Seth McKee, chairman of the Land Trust Alliance’s New York Advisory Board and land conservation director for Scenic Hudson, said the farm was a “great example of the value of agricultural lands to the state.”
McKee said the farm, while producing more than 20 varieties of applies, enhances the quality of life for the community and provides an economic benefit.
“Local communities across the state are benefiting from the increased capacity of local land trusts … to engage land owners, educate the public and protect the special places that New Yorkers love,” McKee said. “This increased capacity is due in large measure to the Conservation Partnership Program that we’re celebrating today.”
Since the program started in 2002, more than 570 grants totaling $9.5 million in EPF funds have been awarded to 85 different land trust organizations across the state.
The state’s investment has also leveraged more than $11 million in additional funding from communities and private donors. The Land Trust Alliance administers the program’s grants in coordination with DEC. The grants are funded through the Environmental Protection Fund (EPF).
“This program is a powerful example of the partnerships that have made a huge difference in preserving open space, keeping working landscapes working and protecting the base of New York’s billion dollar outdoor recreation industry,” Martens said.

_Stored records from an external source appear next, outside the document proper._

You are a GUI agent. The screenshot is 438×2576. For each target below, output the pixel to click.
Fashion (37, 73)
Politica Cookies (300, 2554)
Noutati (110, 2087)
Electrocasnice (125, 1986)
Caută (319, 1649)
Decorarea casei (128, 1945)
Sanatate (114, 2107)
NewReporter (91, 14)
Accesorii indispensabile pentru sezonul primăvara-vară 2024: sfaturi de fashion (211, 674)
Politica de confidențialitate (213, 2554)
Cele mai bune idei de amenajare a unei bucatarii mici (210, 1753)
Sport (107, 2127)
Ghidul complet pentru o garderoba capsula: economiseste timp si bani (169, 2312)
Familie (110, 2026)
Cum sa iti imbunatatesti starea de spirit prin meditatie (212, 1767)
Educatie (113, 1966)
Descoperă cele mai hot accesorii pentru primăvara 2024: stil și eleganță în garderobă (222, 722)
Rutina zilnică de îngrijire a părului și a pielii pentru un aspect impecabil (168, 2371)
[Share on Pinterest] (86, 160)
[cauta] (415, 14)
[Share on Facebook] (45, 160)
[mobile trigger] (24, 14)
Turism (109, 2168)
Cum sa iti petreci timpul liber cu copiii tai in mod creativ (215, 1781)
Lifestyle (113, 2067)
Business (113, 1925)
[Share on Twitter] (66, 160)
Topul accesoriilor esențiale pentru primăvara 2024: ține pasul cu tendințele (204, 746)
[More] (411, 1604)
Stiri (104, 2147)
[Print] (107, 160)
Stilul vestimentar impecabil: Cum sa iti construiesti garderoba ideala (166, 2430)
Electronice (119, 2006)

State officials said the Outdoor Industry Association claims outdoor recreation in the state supports 305,000 jobs and generates $15 billion in wages and tax revenue.
A 2011 study by the Trust for Public Land found every dollar invested in the state’s Environmental Protection Fund generates around $7 in total economic benefits from tourism, reduced government costs and public health.
Martens said EPF funding has increased more than 20 percent over the last three years. The “bad practice” of “sweeping unspent balances” has also stopped, he said. This year’s budget also provided a $9 million increase in EPF funding.
The 11 organizations awarded conservation program funding will go towards a variety of initiatives, he said.
“The grants will leverage additional funds to expand the area’s network of trails, protect natural areas, increase community connections to their food, strengthen land owners and community outreach and implement national standards for land trust excellence,” Martens said.
Mark King, executive director of the Mohawk Hudson Land Conservancy, said the funding its receiving will be used to hire an additional staff member.
“We really are fortunate to have so many opportunities, and there is so much more we can do,” King said. “So, building this capacity is really the key to it.”
King said he has seen land trusts evolve over the years. The focused used to be on plants and animals, he said, but it has shifted to people.
“People are really at the key to what we are doing,” he said. “Our vision is really to connect communities and people to land. We’ve all heard many times of how discontented we are becoming; well, land trusts are really the key to bringing that connection back to us.”